Jobs at PDVSA were once coveted for their generous salaries and benefits, including cheap credit for housing. Now, many PDVSA workers can’t feed their families on wages that amount to a handful of U.S. dollars a month. …

In the Orinoco Belt, some drilling rigs are working only intermittently for lack of crews, said two sources there. In PDVSA’s refineries, several small fires have broken out because there are no longer enough supervisors, two sources in the northern Paraguana peninsula said. Lack of personnel in export terminals have forced some ports to cut back working hours, according to two shippers and one trader.

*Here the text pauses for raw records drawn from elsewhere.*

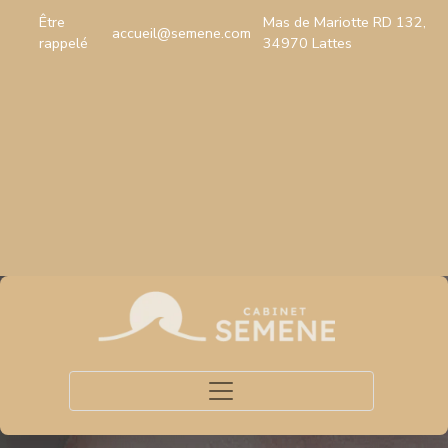
Être
Mas de Mariotte RD 132,
accueil@semene.com
rappelé
34970 Lattes
Toggle navigation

One would think under these circumstances that Maduro might try to bolster morale within PDVSA. And he’s tried, in the usual dictatorial beatings-will-continue manner:

Maduro has overseen the arrest of dozens of high-level PDVSA executives since late last year, sometimes at the Caracas headquarters as shocked employees looked on. Workers now feel watched by supervisors and are loathe to make any business decision out of fear they will later be accused of corruption, the sources said.

This, of course, is straight out of F. A. Hayek’s The Road to Serfdom. Socialism and its central command of a national economy create impossible economic contradictions. When failure inevitably results, the socialists in charge cannot admit that socialism itself is the problem, so they accuse others of corruption or incompetence and find ever-more-ruthless replacements to solve the problem. It’s not a coincidence that the man running PDVSA is a major general who had been previously a housing minister for Maduro, and it’s also no coincidence that his predecessors got arrested for “graft.”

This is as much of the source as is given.